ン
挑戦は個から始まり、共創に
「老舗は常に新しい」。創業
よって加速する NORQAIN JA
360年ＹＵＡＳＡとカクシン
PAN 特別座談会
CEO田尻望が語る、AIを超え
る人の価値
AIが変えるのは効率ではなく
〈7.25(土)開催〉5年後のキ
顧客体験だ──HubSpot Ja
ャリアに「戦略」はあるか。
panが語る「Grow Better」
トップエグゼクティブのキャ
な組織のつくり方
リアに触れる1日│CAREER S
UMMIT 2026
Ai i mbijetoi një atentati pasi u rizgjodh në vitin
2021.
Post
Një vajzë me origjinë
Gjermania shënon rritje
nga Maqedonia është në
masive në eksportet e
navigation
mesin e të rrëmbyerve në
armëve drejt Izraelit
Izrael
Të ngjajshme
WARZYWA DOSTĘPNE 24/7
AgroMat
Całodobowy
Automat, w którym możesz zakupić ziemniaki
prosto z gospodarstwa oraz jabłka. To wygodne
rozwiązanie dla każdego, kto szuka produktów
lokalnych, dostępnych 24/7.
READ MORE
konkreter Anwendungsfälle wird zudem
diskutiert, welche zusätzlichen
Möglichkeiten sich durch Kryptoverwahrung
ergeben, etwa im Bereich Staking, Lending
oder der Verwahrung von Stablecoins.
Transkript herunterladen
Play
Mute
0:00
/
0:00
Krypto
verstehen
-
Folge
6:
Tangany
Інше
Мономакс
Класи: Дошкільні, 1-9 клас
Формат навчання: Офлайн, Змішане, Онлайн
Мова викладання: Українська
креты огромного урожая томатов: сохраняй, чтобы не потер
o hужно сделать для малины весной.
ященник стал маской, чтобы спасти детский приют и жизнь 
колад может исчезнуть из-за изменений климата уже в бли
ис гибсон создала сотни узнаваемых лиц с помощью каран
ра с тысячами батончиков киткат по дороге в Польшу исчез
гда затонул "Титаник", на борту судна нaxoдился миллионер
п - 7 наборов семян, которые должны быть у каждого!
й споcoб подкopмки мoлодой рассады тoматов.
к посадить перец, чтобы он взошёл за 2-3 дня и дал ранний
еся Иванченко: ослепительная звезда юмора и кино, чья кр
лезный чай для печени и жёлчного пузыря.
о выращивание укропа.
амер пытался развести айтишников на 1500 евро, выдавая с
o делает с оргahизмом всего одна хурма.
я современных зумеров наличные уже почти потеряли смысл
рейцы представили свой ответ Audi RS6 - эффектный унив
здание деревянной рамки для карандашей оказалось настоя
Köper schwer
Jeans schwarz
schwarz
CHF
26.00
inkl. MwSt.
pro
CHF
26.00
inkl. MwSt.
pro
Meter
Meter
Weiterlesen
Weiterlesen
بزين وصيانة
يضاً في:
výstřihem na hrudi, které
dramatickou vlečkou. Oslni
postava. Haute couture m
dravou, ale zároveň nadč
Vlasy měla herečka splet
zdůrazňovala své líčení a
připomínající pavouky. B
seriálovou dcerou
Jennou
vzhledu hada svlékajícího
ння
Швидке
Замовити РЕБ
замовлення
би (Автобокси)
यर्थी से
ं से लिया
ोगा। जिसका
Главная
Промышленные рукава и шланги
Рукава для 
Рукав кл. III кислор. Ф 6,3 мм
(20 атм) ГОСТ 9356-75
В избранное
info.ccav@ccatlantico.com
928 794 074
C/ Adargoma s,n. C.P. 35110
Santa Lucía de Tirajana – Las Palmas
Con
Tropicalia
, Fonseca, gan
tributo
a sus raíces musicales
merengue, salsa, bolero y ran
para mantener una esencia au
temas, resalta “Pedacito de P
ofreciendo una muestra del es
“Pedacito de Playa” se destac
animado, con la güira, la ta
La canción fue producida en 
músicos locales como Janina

TASK ITEM :: Only the stretch of lines that begins with the one holding "dravou, ale zároveň nadč" and ends with the last line above belongs in the answer; please write it out exactly.

TASK SOLUTION ::
dravou, ale zároveň nadč
Vlasy měla herečka splet
zdůrazňovala své líčení a
připomínající pavouky. B
seriálovou dcerou
Jennou
vzhledu hada svlékajícího
ння
Швидке
Замовити РЕБ
замовлення
би (Автобокси)
यर्थी से
ं से लिया
ोगा। जिसका
Главная
Промышленные рукава и шланги
Рукава для 
Рукав кл. III кислор. Ф 6,3 мм
(20 атм) ГОСТ 9356-75
В избранное
info.ccav@ccatlantico.com
928 794 074
C/ Adargoma s,n. C.P. 35110
Santa Lucía de Tirajana – Las Palmas
Con
Tropicalia
, Fonseca, gan
tributo
a sus raíces musicales
merengue, salsa, bolero y ran
para mantener una esencia au
temas, resalta “Pedacito de P
ofreciendo una muestra del es
“Pedacito de Playa” se destac
animado, con la güira, la ta
La canción fue producida en 
músicos locales como Janina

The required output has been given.